Due to the aforementioned difficulties associated with producing biosimilars, some companies have opted to develop new-generation biobetters – new molecular entities related to existing biologics, but with improved safety, manufacturing and efficiency attributes.

In addition to carrying obvious advantages for patients, these improved drugs represent a better return on investment for developers. According to the Biotechnology Information Institute, there are currently 452 biobetters in development.

But returning to biologics, we are in the midst of a sea change. According to the Pharmaceutical Research and Manufacturers of America, in the US alone there are currently 907 biologics in development, with the view to targeting more than 100 diseases in the near future.

How such materials are handled in the clinical environment will remain crucial in terms of biological medicines making it successfully onto the marketplace. For that to happen, pharmaceutical companies will need to keep their powder dry and ensure they are in complete control of their respective supply chains.
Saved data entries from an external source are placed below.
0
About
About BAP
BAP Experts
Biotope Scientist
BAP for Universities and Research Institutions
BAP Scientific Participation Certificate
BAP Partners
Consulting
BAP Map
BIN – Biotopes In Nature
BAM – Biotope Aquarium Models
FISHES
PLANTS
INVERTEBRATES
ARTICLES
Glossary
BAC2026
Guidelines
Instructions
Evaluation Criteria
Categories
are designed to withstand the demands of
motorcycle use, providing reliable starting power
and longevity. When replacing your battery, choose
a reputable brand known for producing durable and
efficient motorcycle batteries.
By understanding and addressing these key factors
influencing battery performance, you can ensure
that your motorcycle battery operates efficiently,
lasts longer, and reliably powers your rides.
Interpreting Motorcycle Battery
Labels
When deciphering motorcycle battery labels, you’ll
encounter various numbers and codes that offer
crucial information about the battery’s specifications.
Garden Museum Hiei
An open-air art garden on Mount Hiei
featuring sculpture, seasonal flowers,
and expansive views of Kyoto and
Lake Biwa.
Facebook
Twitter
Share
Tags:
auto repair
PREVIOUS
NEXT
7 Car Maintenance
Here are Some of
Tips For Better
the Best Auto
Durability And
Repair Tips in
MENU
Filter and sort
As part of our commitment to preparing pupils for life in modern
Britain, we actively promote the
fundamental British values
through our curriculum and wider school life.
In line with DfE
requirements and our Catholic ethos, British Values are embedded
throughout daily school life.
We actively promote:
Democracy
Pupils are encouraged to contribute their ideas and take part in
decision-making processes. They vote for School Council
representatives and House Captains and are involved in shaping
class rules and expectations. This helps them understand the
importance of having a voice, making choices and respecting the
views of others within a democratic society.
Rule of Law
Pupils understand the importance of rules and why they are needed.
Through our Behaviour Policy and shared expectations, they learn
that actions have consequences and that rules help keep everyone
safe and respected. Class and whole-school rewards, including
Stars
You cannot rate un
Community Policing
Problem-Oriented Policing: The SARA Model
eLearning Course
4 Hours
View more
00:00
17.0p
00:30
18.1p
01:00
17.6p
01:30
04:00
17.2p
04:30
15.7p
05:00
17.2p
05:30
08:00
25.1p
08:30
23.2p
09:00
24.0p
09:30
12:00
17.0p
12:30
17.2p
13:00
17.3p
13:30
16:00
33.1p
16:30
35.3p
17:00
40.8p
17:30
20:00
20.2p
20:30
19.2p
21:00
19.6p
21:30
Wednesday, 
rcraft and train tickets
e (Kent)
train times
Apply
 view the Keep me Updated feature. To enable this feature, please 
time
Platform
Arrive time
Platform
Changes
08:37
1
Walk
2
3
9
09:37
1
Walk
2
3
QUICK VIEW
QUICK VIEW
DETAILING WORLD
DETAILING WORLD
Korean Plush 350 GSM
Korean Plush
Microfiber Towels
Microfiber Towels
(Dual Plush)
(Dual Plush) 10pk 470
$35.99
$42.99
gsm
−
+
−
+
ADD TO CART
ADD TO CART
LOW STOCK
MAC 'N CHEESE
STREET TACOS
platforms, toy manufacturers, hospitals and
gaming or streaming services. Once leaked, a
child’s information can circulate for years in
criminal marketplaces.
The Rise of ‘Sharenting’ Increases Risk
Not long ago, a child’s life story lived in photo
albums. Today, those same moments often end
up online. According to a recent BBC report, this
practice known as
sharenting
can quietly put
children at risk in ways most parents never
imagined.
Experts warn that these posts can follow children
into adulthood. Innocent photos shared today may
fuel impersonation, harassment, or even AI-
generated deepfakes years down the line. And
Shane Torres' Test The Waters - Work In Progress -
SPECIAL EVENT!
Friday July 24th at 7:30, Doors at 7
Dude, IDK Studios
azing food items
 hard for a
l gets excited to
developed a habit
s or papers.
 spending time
Rafik Bishara is the current chair of the Pharmaceutical Cold Chain Interest Group (PCCIG), which operates within the Parenteral Drug Association (PDA). He spent 35 years with Eli Lilly and Company as director, quality knowledge management and technical support. Bishara’s current focus is on supply chain integrity and security.


The biggest biological players in 2014

  • Humira − $12.54 billion: AbbVie’s adalimumab is a TNF-inhibiting, anti-inflammatory drug. It reduces inflammation in a range of conditions such as rheumatoid arthritis and Crohn’s disease.
  • Remicade − $9.24 billion: Johnson & Johnson subsidiary Janssen Biotech’s infliximab was approved for the treatment of psoriasis, Crohn’s disease and arthritis.
  • Rituxan − $8.68 billion: Roche-manufactured rituximab treats non-hodgkins lymphoma, chronic lymphocytic leukemia and rheumatoid arthritis.
  • Enbrel − $8.54 billion: etanercept is another TNF inhibitor that treats autoimmune diseases like arthritis, psoriasis and ankylosing spondylitis. It is co-marketed by Pfizer and Amgen.
  • Lantus – $7.28 billion: insulin glargine is a long-acting basal insulin analogue that controls blood sugar levels of those with diabetes.